'''

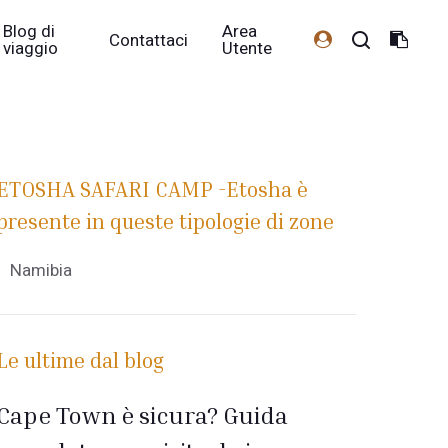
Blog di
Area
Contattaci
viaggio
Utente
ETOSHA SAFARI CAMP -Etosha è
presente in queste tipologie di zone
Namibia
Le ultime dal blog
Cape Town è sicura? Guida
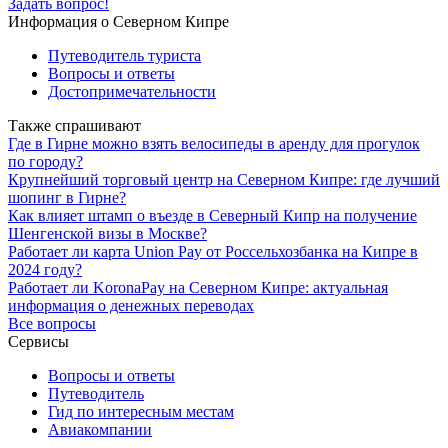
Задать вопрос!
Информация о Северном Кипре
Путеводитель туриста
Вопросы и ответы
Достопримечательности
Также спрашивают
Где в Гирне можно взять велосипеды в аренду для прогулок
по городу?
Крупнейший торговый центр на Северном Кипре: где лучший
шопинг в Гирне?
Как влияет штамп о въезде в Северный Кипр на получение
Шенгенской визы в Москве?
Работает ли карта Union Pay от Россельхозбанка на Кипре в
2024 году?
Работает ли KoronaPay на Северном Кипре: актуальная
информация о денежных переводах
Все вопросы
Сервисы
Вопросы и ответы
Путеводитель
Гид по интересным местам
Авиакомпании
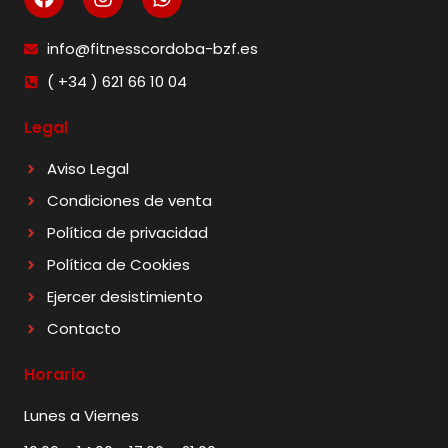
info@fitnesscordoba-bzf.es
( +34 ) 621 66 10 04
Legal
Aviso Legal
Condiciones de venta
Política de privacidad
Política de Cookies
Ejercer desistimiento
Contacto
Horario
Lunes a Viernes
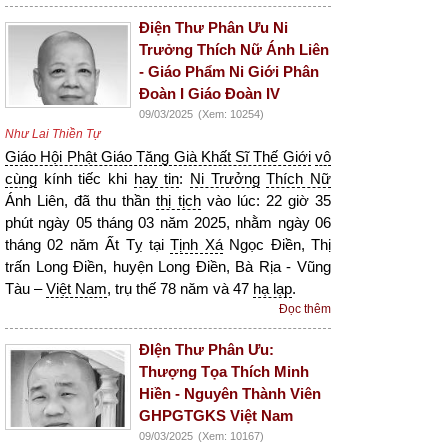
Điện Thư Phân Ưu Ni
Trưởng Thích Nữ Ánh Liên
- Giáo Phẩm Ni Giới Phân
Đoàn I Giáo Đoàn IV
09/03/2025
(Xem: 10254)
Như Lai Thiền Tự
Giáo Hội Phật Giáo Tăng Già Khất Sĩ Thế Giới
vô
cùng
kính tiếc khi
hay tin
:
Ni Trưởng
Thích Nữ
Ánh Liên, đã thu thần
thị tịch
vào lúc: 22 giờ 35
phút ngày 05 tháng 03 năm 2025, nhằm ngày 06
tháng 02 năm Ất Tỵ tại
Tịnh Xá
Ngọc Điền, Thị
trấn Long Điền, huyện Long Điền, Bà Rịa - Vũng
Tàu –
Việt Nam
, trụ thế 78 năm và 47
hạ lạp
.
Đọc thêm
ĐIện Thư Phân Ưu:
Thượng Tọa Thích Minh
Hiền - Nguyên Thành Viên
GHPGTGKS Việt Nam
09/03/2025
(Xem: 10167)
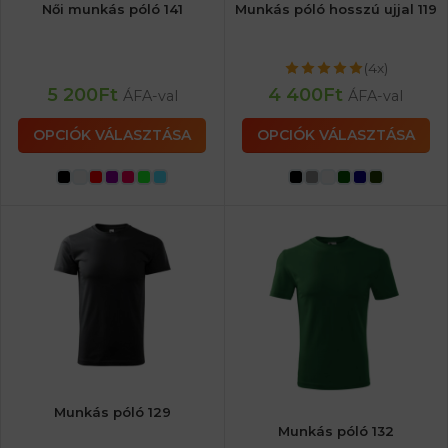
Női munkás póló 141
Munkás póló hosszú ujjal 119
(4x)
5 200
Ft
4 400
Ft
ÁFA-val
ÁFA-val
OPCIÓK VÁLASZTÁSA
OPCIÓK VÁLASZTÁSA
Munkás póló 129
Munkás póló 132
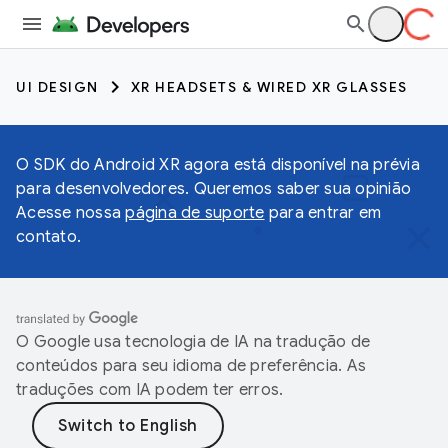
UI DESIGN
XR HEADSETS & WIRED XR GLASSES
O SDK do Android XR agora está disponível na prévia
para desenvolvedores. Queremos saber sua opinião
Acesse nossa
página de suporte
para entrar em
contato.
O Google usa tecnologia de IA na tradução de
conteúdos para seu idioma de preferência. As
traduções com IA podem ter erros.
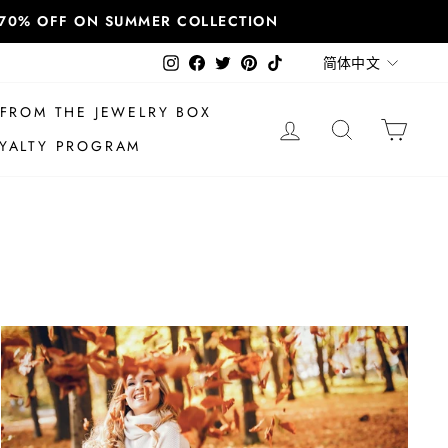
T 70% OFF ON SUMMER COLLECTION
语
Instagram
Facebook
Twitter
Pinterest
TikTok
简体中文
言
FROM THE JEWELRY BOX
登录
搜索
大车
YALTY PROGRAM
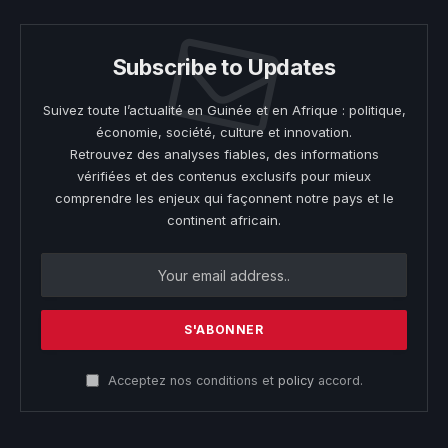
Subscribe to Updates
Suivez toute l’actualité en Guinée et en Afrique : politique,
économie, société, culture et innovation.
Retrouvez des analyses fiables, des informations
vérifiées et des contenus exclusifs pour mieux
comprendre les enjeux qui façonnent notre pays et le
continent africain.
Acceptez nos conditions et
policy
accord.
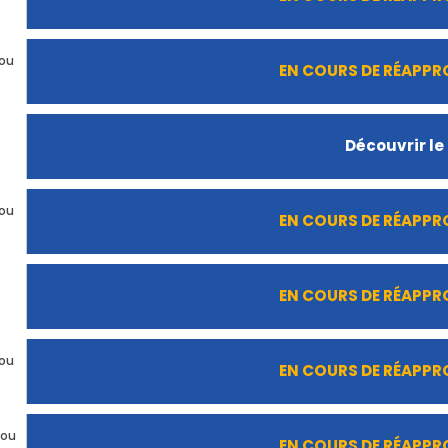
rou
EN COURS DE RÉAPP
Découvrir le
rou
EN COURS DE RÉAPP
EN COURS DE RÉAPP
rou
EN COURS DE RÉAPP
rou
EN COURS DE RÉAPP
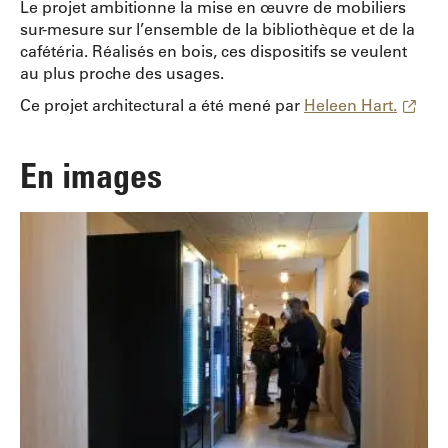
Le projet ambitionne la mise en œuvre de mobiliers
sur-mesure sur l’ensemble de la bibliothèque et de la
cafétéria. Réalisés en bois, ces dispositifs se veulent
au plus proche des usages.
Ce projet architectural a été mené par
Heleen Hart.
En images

'''

- Work to be completed
Produce the data again character for character, with the images left out.

- Solution
Blog di
Area
Contattaci
viaggio
Utente
ETOSHA SAFARI CAMP -Etosha è
presente in queste tipologie di zone
Namibia
Le ultime dal blog
Cape Town è sicura? Guida
Задать вопрос!
Информация о Северном Кипре
Путеводитель туриста
Вопросы и ответы
Достопримечательности
Также спрашивают
Где в Гирне можно взять велосипеды в аренду для прогулок
по городу?
Крупнейший торговый центр на Северном Кипре: где лучший
шопинг в Гирне?
Как влияет штамп о въезде в Северный Кипр на получение
Шенгенской визы в Москве?
Работает ли карта Union Pay от Россельхозбанка на Кипре в
2024 году?
Работает ли KoronaPay на Северном Кипре: актуальная
информация о денежных переводах
Все вопросы
Сервисы
Вопросы и ответы
Путеводитель
Гид по интересным местам
Авиакомпании
info@fitnesscordoba-bzf.es
( +34 ) 621 66 10 04
Legal
Aviso Legal
Condiciones de venta
Política de privacidad
Política de Cookies
Ejercer desistimiento
Contacto
Horario
Lunes a Viernes
Điện Thư Phân Ưu Ni
Trưởng Thích Nữ Ánh Liên
- Giáo Phẩm Ni Giới Phân
Đoàn I Giáo Đoàn IV
09/03/2025
(Xem: 10254)
Như Lai Thiền Tự
Giáo Hội Phật Giáo Tăng Già Khất Sĩ Thế Giới
vô
cùng
kính tiếc khi
hay tin
:
Ni Trưởng
Thích Nữ
Ánh Liên, đã thu thần
thị tịch
vào lúc: 22 giờ 35
phút ngày 05 tháng 03 năm 2025, nhằm ngày 06
tháng 02 năm Ất Tỵ tại
Tịnh Xá
Ngọc Điền, Thị
trấn Long Điền, huyện Long Điền, Bà Rịa - Vũng
Tàu –
Việt Nam
, trụ thế 78 năm và 47
hạ lạp
.
Đọc thêm
ĐIện Thư Phân Ưu:
Thượng Tọa Thích Minh
Hiền - Nguyên Thành Viên
GHPGTGKS Việt Nam
09/03/2025
(Xem: 10167)
Női munkás póló 141
Munkás póló hosszú ujjal 119
(4x)
5 200
Ft
4 400
Ft
ÁFA-val
ÁFA-val
OPCIÓK VÁLASZTÁSA
OPCIÓK VÁLASZTÁSA
Munkás póló 129
Munkás póló 132
UI DESIGN
XR HEADSETS & WIRED XR GLASSES
O SDK do Android XR agora está disponível na prévia
para desenvolvedores. Queremos saber sua opinião
Acesse nossa
página de suporte
para entrar em
contato.
O Google usa tecnologia de IA na tradução de
conteúdos para seu idioma de preferência. As
traduções com IA podem ter erros.
T 70% OFF ON SUMMER COLLECTION
语
Instagram
Facebook
Twitter
Pinterest
TikTok
简体中文
言
FROM THE JEWELRY BOX
登录
搜索
大车
YALTY PROGRAM
Subscribe to Updates
Suivez toute l’actualité en Guinée et en Afrique : politique,
économie, société, culture et innovation.
Retrouvez des analyses fiables, des informations
vérifiées et des contenus exclusifs pour mieux
comprendre les enjeux qui façonnent notre pays et le
continent africain.
Acceptez nos conditions et
policy
accord.
rou
EN COURS DE RÉAPP
Découvrir le
rou
EN COURS DE RÉAPP
EN COURS DE RÉAPP
rou
EN COURS DE RÉAPP
rou
EN COURS DE RÉAPP
Le projet ambitionne la mise en œuvre de mobiliers
sur-mesure sur l’ensemble de la bibliothèque et de la
cafétéria. Réalisés en bois, ces dispositifs se veulent
au plus proche des usages.
Ce projet architectural a été mené par
Heleen Hart.
En images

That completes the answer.